Medical systems in general, and patient treatment decisions and outcomes in particular, are affected by bias based on gender and other demographic elements. As language models are increasingly applied to medicine, there is a growing interest in building algorithmic fairness into processes impacting patient care. Much of the work addressing this question has focused on biases encoded in language models -- statistical estimates of the relationships between concepts derived from distant reading of corpora. Building on this work, we investigate how word choices made by healthcare practitioners and language models interact with regards to bias. We identify and remove gendered language from two clinical-note datasets and describe a new debiasing procedure using BERT-based gender classifiers. We show minimal degradation in health condition classification tasks for low- to medium-levels of bias removal via data augmentation. Finally, we compare the bias semantically encoded in the language models with the bias empirically observed in health records. This work outlines an interpretable approach for using data augmentation to identify and reduce the potential for bias in natural language processing pipelines.

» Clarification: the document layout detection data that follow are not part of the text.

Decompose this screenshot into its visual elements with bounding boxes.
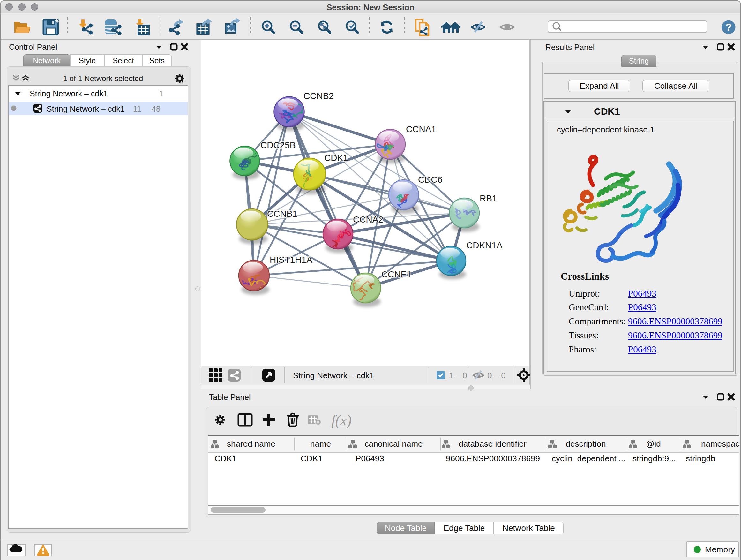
svg-text:?: ? xyxy=(725,21,732,33)
svg-text:f(x): f(x) xyxy=(331,412,352,428)
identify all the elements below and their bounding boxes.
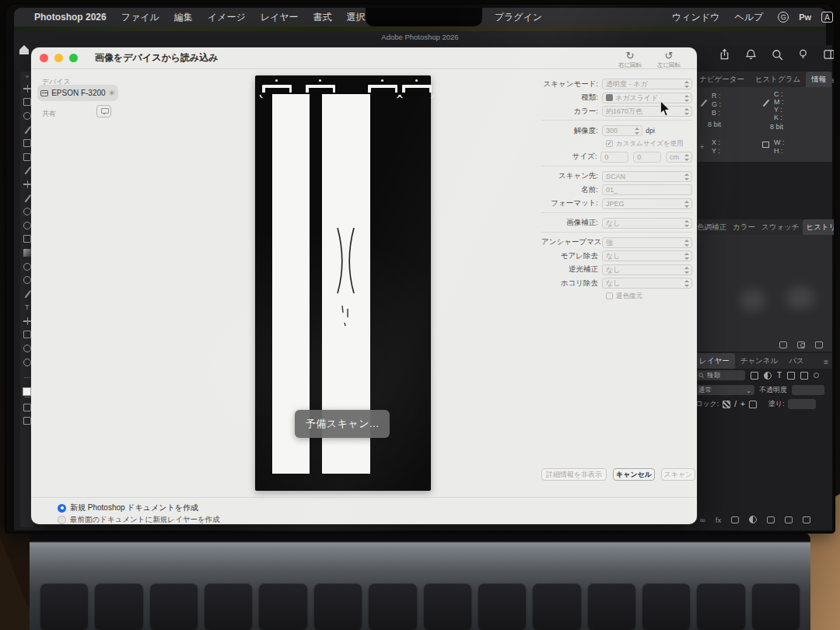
eyedropper-tool-icon[interactable]	[23, 166, 31, 174]
new-document-from-state-icon[interactable]	[779, 341, 787, 348]
menu-window[interactable]: ウィンドウ	[672, 11, 719, 24]
shape-tool-icon[interactable]	[23, 331, 31, 338]
zoom-tool-icon[interactable]	[23, 359, 31, 366]
lock-all-icon[interactable]	[749, 401, 757, 408]
opacity-field[interactable]	[792, 385, 824, 395]
blur-tool-icon[interactable]	[23, 263, 31, 271]
tab-navigator[interactable]: ナビゲーター	[694, 72, 750, 87]
pen-tool-icon[interactable]	[23, 290, 31, 298]
marquee-tool-icon[interactable]	[23, 98, 31, 106]
layer-mask-icon[interactable]	[731, 516, 739, 523]
cancel-button[interactable]: キャンセル	[613, 468, 655, 481]
blend-mode-select[interactable]: 通常⌄	[695, 385, 754, 395]
crop-tool-icon[interactable]	[23, 139, 31, 147]
dust-removal-select[interactable]: なし	[602, 278, 692, 289]
screen-mode-icon[interactable]	[23, 417, 31, 425]
scan-mode-select[interactable]: 透明度 - ネガ	[602, 79, 692, 89]
fade-restore-checkbox[interactable]: 退色復元	[606, 292, 692, 301]
filter-smart-objects-icon[interactable]	[800, 372, 808, 380]
tab-history[interactable]: ヒストリー	[803, 219, 834, 235]
panel-menu-icon[interactable]: ≡	[831, 76, 834, 87]
hide-details-button[interactable]: 詳細情報を非表示	[541, 468, 607, 481]
format-select[interactable]: JPEG	[602, 198, 692, 209]
move-tool-icon[interactable]	[23, 85, 31, 93]
path-selection-tool-icon[interactable]	[23, 317, 31, 325]
eraser-tool-icon[interactable]	[23, 235, 31, 243]
quick-mask-icon[interactable]	[23, 404, 31, 411]
menu-layer[interactable]: レイヤー	[261, 11, 299, 24]
more-tools-icon[interactable]: …	[23, 372, 31, 380]
resolution-select[interactable]: 300	[602, 125, 642, 136]
new-group-icon[interactable]	[767, 516, 775, 523]
discover-lightbulb-icon[interactable]	[797, 48, 809, 64]
gradient-tool-icon[interactable]	[23, 249, 31, 257]
circle-g-status-icon[interactable]: G	[778, 12, 789, 23]
tab-channels[interactable]: チャンネル	[735, 353, 784, 369]
unsharp-mask-select[interactable]: 強	[602, 237, 692, 248]
clone-stamp-tool-icon[interactable]	[23, 208, 31, 215]
size-width-field[interactable]: 0	[600, 152, 628, 163]
delete-state-icon[interactable]	[815, 341, 823, 348]
custom-size-checkbox[interactable]: ✓ カスタムサイズを使用	[606, 139, 692, 149]
type-tool-icon[interactable]: T	[23, 303, 31, 311]
filter-pixel-layers-icon[interactable]	[751, 372, 758, 380]
home-icon[interactable]	[19, 47, 29, 54]
kind-select[interactable]: ネガスライド	[602, 93, 692, 103]
filter-toggle-icon[interactable]	[814, 373, 819, 378]
menu-help[interactable]: ヘルプ	[734, 11, 763, 24]
scan-to-select[interactable]: SCAN	[602, 171, 692, 182]
toolbar-collapse-icon[interactable]: »	[26, 73, 29, 81]
hand-tool-icon[interactable]	[23, 345, 31, 352]
rotate-left-button[interactable]: ↺ 左に回転	[650, 51, 688, 69]
delete-layer-icon[interactable]	[803, 516, 810, 523]
panel-menu-icon[interactable]: ≡	[824, 358, 832, 369]
lock-paint-icon[interactable]: /	[734, 401, 737, 408]
tab-adjustments[interactable]: 色調補正	[694, 219, 730, 235]
tab-color[interactable]: カラー	[730, 219, 758, 235]
new-layer-icon[interactable]	[785, 516, 793, 523]
lock-transparency-icon[interactable]	[723, 401, 730, 408]
radio-new-layer[interactable]: 最前面のドキュメントに新規レイヤーを作成	[58, 515, 220, 525]
descreening-select[interactable]: なし	[602, 250, 692, 261]
backlight-correction-select[interactable]: なし	[602, 264, 692, 275]
zoom-button[interactable]	[69, 54, 78, 62]
quick-selection-tool-icon[interactable]	[23, 126, 31, 134]
new-snapshot-icon[interactable]	[797, 341, 805, 348]
menu-app-name[interactable]: Photoshop 2026	[34, 12, 107, 23]
link-layers-icon[interactable]: ∞	[700, 516, 705, 524]
history-brush-tool-icon[interactable]	[23, 222, 31, 229]
menu-image[interactable]: イメージ	[208, 11, 246, 24]
size-height-field[interactable]: 0	[633, 152, 661, 163]
brush-tool-icon[interactable]	[23, 194, 31, 202]
healing-brush-tool-icon[interactable]	[23, 180, 31, 188]
menu-edit[interactable]: 編集	[174, 11, 193, 24]
share-icon[interactable]	[719, 48, 730, 64]
arrange-panels-icon[interactable]	[824, 49, 834, 63]
dodge-tool-icon[interactable]	[23, 276, 31, 284]
menu-type[interactable]: 書式	[313, 11, 332, 24]
filter-adjustment-layers-icon[interactable]	[764, 372, 772, 380]
close-button[interactable]	[40, 54, 48, 62]
input-source-icon[interactable]: A	[821, 12, 833, 23]
layer-effects-icon[interactable]: fx	[716, 516, 721, 524]
image-correction-select[interactable]: なし	[602, 218, 692, 229]
minimize-button[interactable]	[54, 54, 63, 62]
filter-type-layers-icon[interactable]: T	[777, 372, 782, 380]
size-unit-select[interactable]: cm	[666, 152, 692, 163]
menu-file[interactable]: ファイル	[121, 11, 159, 24]
name-field[interactable]: 01_	[602, 184, 692, 195]
device-item-epson[interactable]: EPSON F-3200 ✳	[37, 85, 118, 101]
frame-tool-icon[interactable]	[23, 153, 31, 161]
tab-swatches[interactable]: スウォッチ	[758, 219, 803, 235]
lock-position-icon[interactable]: +	[740, 401, 745, 408]
search-icon[interactable]	[772, 49, 783, 64]
tab-paths[interactable]: パス	[783, 353, 809, 369]
scan-button[interactable]: スキャン	[661, 468, 695, 481]
fill-field[interactable]	[788, 399, 816, 409]
lasso-tool-icon[interactable]	[23, 112, 31, 120]
tab-histogram[interactable]: ヒストグラム	[750, 72, 806, 87]
tab-layers[interactable]: レイヤー	[694, 353, 735, 369]
radio-new-document[interactable]: 新規 Photoshop ドキュメントを作成	[58, 502, 198, 513]
tab-info[interactable]: 情報	[806, 72, 831, 87]
menu-plugins[interactable]: プラグイン	[495, 11, 542, 24]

翻译:总的来说,医疗系统,特别是病人治疗决定和结果受到基于性别和其他人口因素的偏见的影响。随着语言模型越来越多地应用于医学,人们越来越关心将算法公平性纳入影响病人护理的过程。这个问题的许多工作都集中在语言模型中编码的偏见 -- -- 对从远距离阅读Corpora得出的概念之间的关系的统计估计。我们在这项工作的基础上,调查保健从业人员和语言模型所作的字选与偏见的相互作用。我们从两个临床注解数据集中找出并删除了性别语言,并用基于BERT的性别分类器描述一种新的偏向程序。我们显示,通过数据扩增,对中、低程度的偏向消除的健康状况分类任务进行最小的退化。最后,我们将语言模型中的偏向性分类与在健康记录中观察到的偏向性进行了比较。这项工作概述了一种可解释的方法,即利用数据增强来查明和减少自然语言处理管道中偏向的可能性。